# Coming back.



## Okla. MM (Oct 23, 2018)

*Good morning Brothers,

Background;

I was initiated Feb. 3, 1977.....passed March 3, 1977.....raised March 31, 1977.....all in Wichita, Kansas.

I went through the Scottish Rite Nov. 7, 1981 and received my 32º in Madison, Wisc. and later changed my affiliation to the Scottish Rite Bodies in Wichita, Kansas. In Oct. 1995 I ask for and received a Certificate of Demit from the Scottish Rite in Kansas.......I'm assuming that I'm still a Member in Good Standing with the Scottish Rite because the cover letter that came with my Certificate of Demit states that if at a later date I wish to reactivate my membership all I have to do is petition the Scottish Rite that I wish to affiliate with, be voted on and if accepted pay the current years dues.

I have no excuses but up till this past June I hadn't set foot in a Blue Lodge in over twenty three years and that was just for one evening but for some reason I started thinking about Masonry again and one evening I visited a lodge locally and after my exam I was accepted like a long lost family member and I was really made to feel at home and I've since attended  every twice monthly meeting.

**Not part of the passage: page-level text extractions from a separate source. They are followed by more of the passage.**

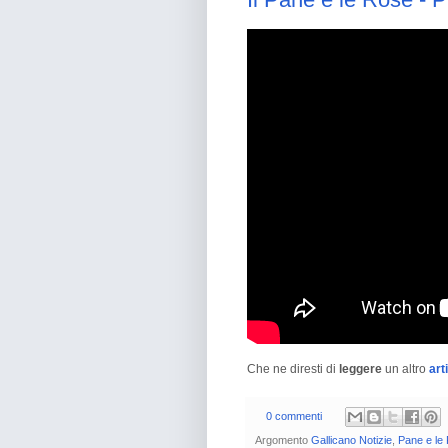
Che ne diresti di
leggere
un altro
art
0 commenti
Argomento
Gallicano Notizie
,
Pane e le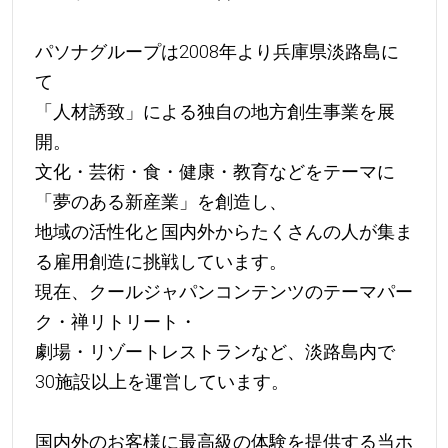
パソナグループは2008年より兵庫県淡路島に
て
「人材誘致」による独自の地方創生事業を展
開。
文化・芸術・食・健康・教育などをテーマに
「夢のある新産業」を創造し、
地域の活性化と国内外からたくさんの人が集ま
る雇用創造に挑戦しています。
現在、クールジャパンコンテンツのテーマパー
ク・禅リトリート・
劇場・リゾートレストランなど、淡路島内で
30施設以上を運営しています。
国内外のお客様に最高級の体験を提供する当ホ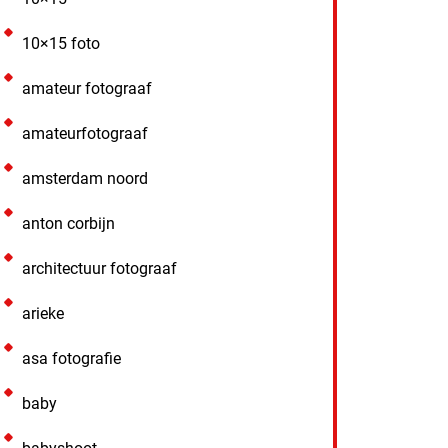
10×15 foto
amateur fotograaf
amateurfotograaf
amsterdam noord
anton corbijn
architectuur fotograaf
arieke
asa fotografie
baby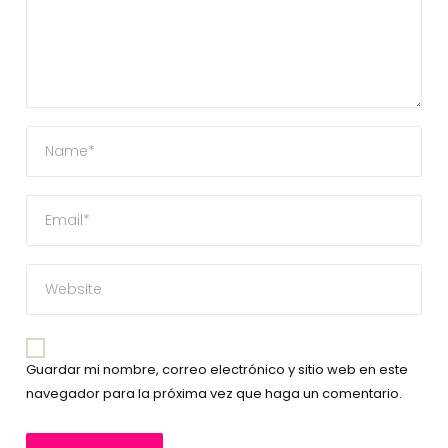
Guardar mi nombre, correo electrónico y sitio web en este
navegador para la próxima vez que haga un comentario.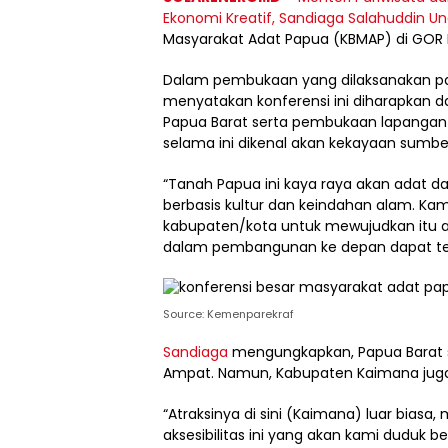
Ekonomi Kreatif, Sandiaga Salahuddin U
Masyarakat Adat Papua (KBMAP) di GOR 
Dalam pembukaan yang dilaksanakan pad
menyatakan konferensi ini diharapkan
Papua Barat serta pembukaan lapangan k
selama ini dikenal akan kekayaan sumb
“Tanah Papua ini kaya raya akan adat 
berbasis kultur dan keindahan alam. Ka
kabupaten/kota untuk mewujudkan itu ag
dalam pembangunan ke depan dapat ter
Source: Kemenparekraf
Sandiaga
mengungkapkan, Papua Barat su
Ampat. Namun, Kabupaten Kaimana juga m
“Atraksinya di sini (Kaimana) luar bias
aksesibilitas ini yang akan kami duduk 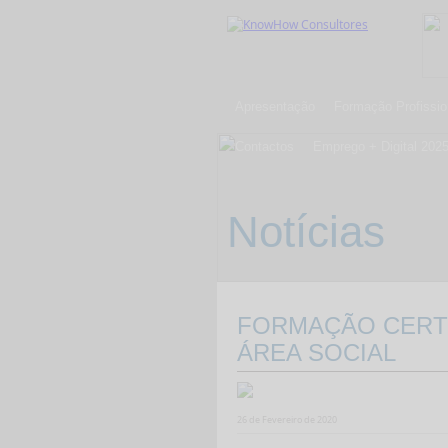
Apresentação
Formação Profissio
Contactos
Emprego + Digital 202
Notícias
FORMAÇÃO CERTI
ÁREA SOCIAL
26 de Fevereiro de 2020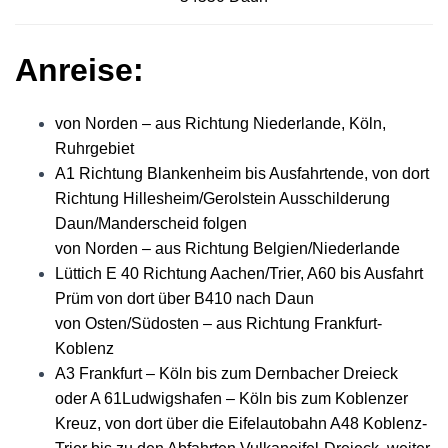
Anreise:
von Norden – aus Richtung Niederlande, Köln,
Ruhrgebiet
A1 Richtung Blankenheim bis Ausfahrtende, von dort
Richtung Hillesheim/Gerolstein Ausschilderung
Daun/Manderscheid folgen
von Norden – aus Richtung Belgien/Niederlande
Lüttich E 40 Richtung Aachen/Trier, A60 bis Ausfahrt
Prüm von dort über B410 nach Daun
von Osten/Südosten – aus Richtung Frankfurt-
Koblenz
A3 Frankfurt – Köln bis zum Dernbacher Dreieck
oder A 61Ludwigshafen – Köln bis zum Koblenzer
Kreuz, von dort über die Eifelautobahn A48 Koblenz-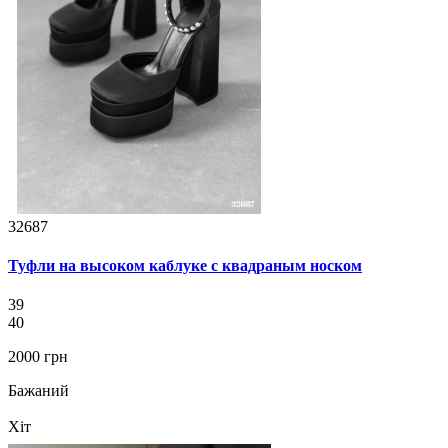
32687
Туфли на высоком каблуке с квадраным носком
39
40
2000 грн
Бажаний
Хіт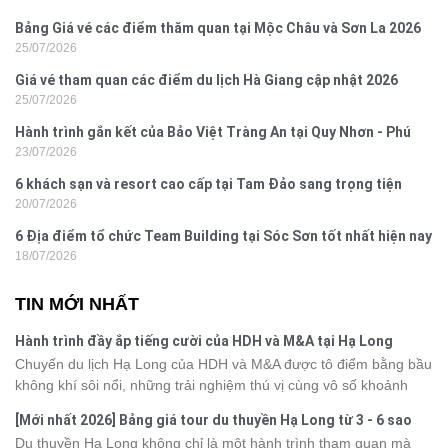
Bảng Giá vé các điểm thăm quan tại Mộc Châu và Sơn La 2026
25/07/2026
Giá vé tham quan các điểm du lịch Hà Giang cập nhật 2026
25/07/2026
Hành trình gắn kết của Bảo Việt Tràng An tại Quy Nhơn - Phú
23/07/2026
Yên
6 khách sạn và resort cao cấp tại Tam Đảo sang trọng tiện
20/07/2026
nghi
6 Địa điểm tổ chức Team Building tại Sóc Sơn tốt nhất hiện nay
18/07/2026
TIN MỚI NHẤT
Hành trình đầy ắp tiếng cười của HDH và M&A tại Hạ Long
Chuyến du lịch Hạ Long của HDH và M&A được tô điểm bằng bầu
không khí sôi nổi, những trải nghiệm thú vị cùng vô số khoảnh
khắc đáng nhớ. Từ vẻ đẹp của kỳ quan thiên nhiên đến những
[Mới nhất 2026] Bảng giá tour du thuyền Hạ Long từ 3 - 6 sao
phút giây đồng hành bên nhau, tất cả đã tạo nên một chuyến đi
Du thuyền Hạ Long không chỉ là một hành trình tham quan mà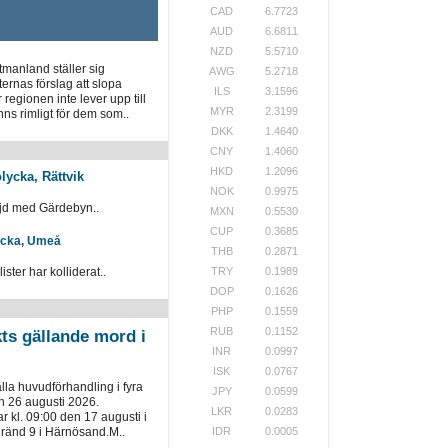
CAD
6.7723
AUD
6.6811
NZD
5.5710
manland ställer sig
AWG
5.2718
rnas förslag att slopa
ILS
3.1596
r regionen inte lever upp till
MYR
2.3199
ns rimligt för dem som..
DKK
1.4640
CNY
1.4060
HKD
1.2096
olycka, Rättvik
NOK
0.9975
höjd med Gärdebyn..
MXN
0.5530
CUP
0.3685
lycka, Umeå
THB
0.2871
TRY
0.1989
ster har kolliderat..
DOP
0.1626
PHP
0.1559
RUB
0.1152
kts gällande mord i
INR
0.0997
ISK
0.0767
ålla huvudförhandling i fyra
JPY
0.0599
h 26 augusti 2026.
LKR
0.0283
 kl. 09:00 den 17 augusti i
IDR
0.0005
gränd 9 i Härnösand.M..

Not wanting to be a dual Blue Lodge member at this time I have Demitted from my Mother Lodge in Kansas and I'm now a member of the local lodge only.

The local lodge I now belong to has aprox. 65 dues paying members but normally only about six members (sometimes less) attend meetings so most meeting nights we don't have enough members to open lodge and from what I gather it has been that way for quite awhile but hopefully attendance will improve.

It's good to be back.
*


----------



## CLewey44 (Oct 23, 2018)

Welcome back, I would imagine most lodges have closed or are in the process of closing since you were active. What part of OK are you in?


----------



## Okla. MM (Oct 23, 2018)

I'm just southwest of OKC.


----------



## CLewey44 (Oct 23, 2018)

Oh Ok, so around Norman. There is a good lodge there I'd like to show you if interested. Very good ritual and would be a refreshing entrance back into the Craft. http://www.lodgeveritas.org/index.html It's called a T.O. lodge. They are 'regular' and under the GLofOK, UGLE recognized. They do things a bit different. They have education and are more esoteric minded. Suit and tie type of place.


----------



## Warrior1256 (Oct 23, 2018)

Welcome back Brother.


Okla. MM said:


> The local lodge I now belong to has aprox. 65 dues paying members


My home lodge had about the same amount of total members with 9 or 10 regular attendees. We recently consolidated with another lodge and we now have all officer positions filled and people on the sidelines. Lovin' it!


----------



## Okla. MM (Oct 23, 2018)

*Thanks for the heads up JC but I'm not really interested in a suit and tie type of lodge.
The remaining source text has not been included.